:: Records shown ::
-=-=-
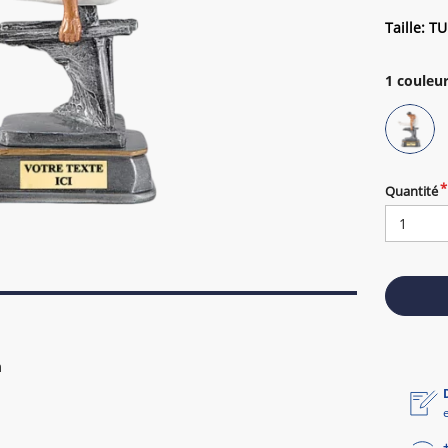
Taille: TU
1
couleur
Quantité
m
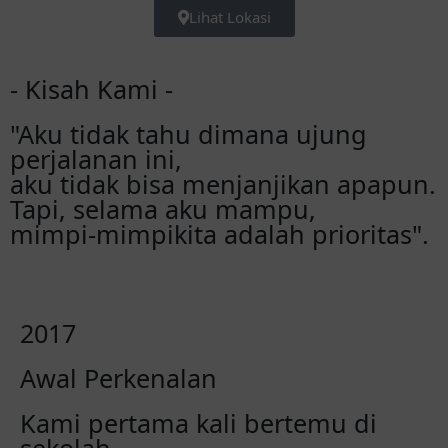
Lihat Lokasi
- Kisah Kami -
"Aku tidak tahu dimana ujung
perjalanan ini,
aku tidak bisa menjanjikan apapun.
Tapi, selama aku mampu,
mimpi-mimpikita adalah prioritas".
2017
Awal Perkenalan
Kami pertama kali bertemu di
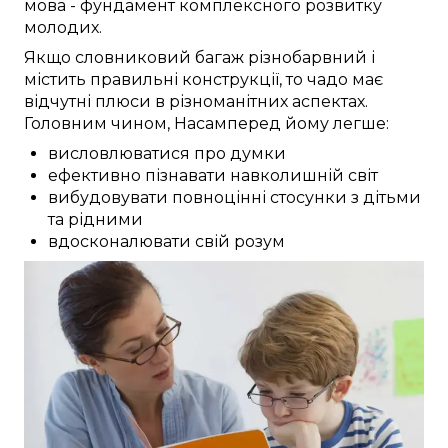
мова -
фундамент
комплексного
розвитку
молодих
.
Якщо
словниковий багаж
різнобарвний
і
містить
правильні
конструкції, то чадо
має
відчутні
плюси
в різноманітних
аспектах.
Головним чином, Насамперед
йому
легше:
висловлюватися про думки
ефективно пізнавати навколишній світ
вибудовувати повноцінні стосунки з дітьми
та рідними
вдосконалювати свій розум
-=-=-
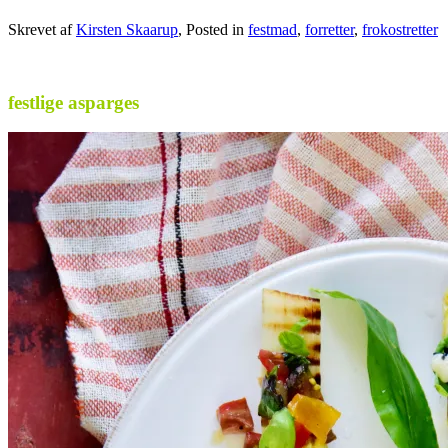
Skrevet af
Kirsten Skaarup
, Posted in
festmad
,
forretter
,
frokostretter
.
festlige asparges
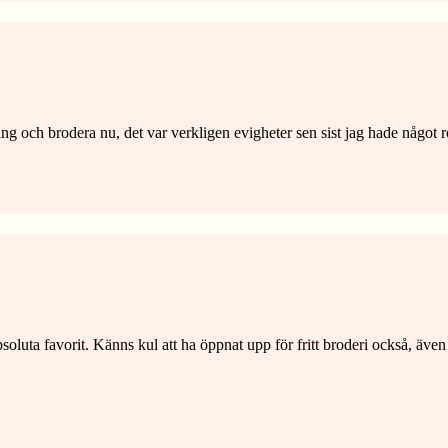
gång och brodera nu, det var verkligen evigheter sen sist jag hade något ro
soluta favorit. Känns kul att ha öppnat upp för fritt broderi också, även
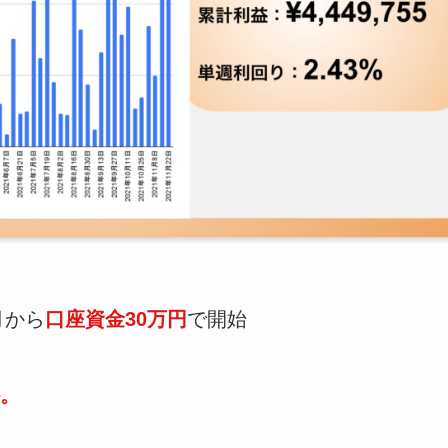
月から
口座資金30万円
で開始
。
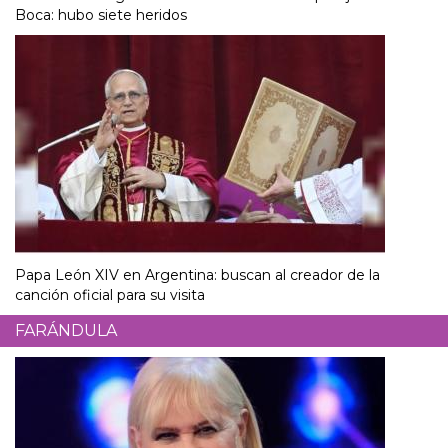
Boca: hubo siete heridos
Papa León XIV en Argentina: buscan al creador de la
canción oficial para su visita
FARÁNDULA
-=-=-
:: The problem ::
Find every line above where the word "Kami" occurs, and copy that line.

:: Response box ::
- Kisah Kami -
Kami pertama kali bertemu di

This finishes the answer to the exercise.